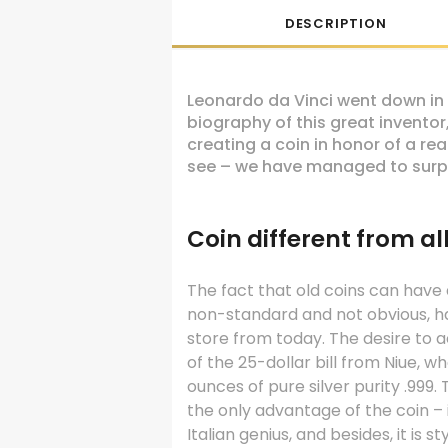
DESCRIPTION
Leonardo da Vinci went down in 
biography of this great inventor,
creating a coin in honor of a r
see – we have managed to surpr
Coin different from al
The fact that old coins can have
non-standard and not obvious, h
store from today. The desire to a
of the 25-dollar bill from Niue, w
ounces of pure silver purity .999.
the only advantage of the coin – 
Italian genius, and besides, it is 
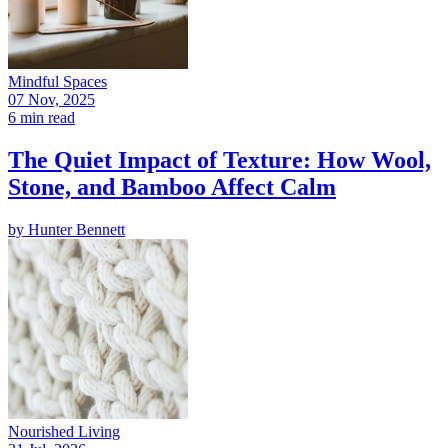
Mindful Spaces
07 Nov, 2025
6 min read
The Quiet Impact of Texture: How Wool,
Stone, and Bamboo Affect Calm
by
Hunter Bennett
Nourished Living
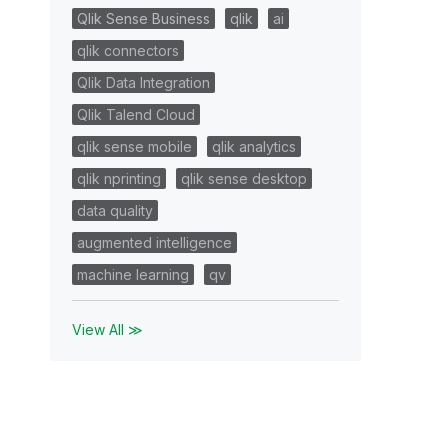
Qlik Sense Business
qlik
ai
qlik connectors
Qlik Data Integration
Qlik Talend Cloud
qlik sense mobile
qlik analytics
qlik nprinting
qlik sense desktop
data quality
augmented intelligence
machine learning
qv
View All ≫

**WHAT YOU WILL DO**. When you write out the material, keep every line exact and leave out each picture.

**RESPONSE**.
DESCRIPTION
Leonardo da Vinci went down in 
biography of this great inventor,
creating a coin in honor of a r
see – we have managed to surpr
Coin different from al
The fact that old coins can have
non-standard and not obvious, h
store from today. The desire to a
of the 25-dollar bill from Niue, w
ounces of pure silver purity .999.
the only advantage of the coin – 
Italian genius, and besides, it is 
Mindful Spaces
07 Nov, 2025
6 min read
The Quiet Impact of Texture: How Wool,
Stone, and Bamboo Affect Calm
by
Hunter Bennett
Nourished Living
Qlik Sense Business
qlik
ai
qlik connectors
Qlik Data Integration
Qlik Talend Cloud
qlik sense mobile
qlik analytics
qlik nprinting
qlik sense desktop
data quality
augmented intelligence
machine learning
qv
View All ≫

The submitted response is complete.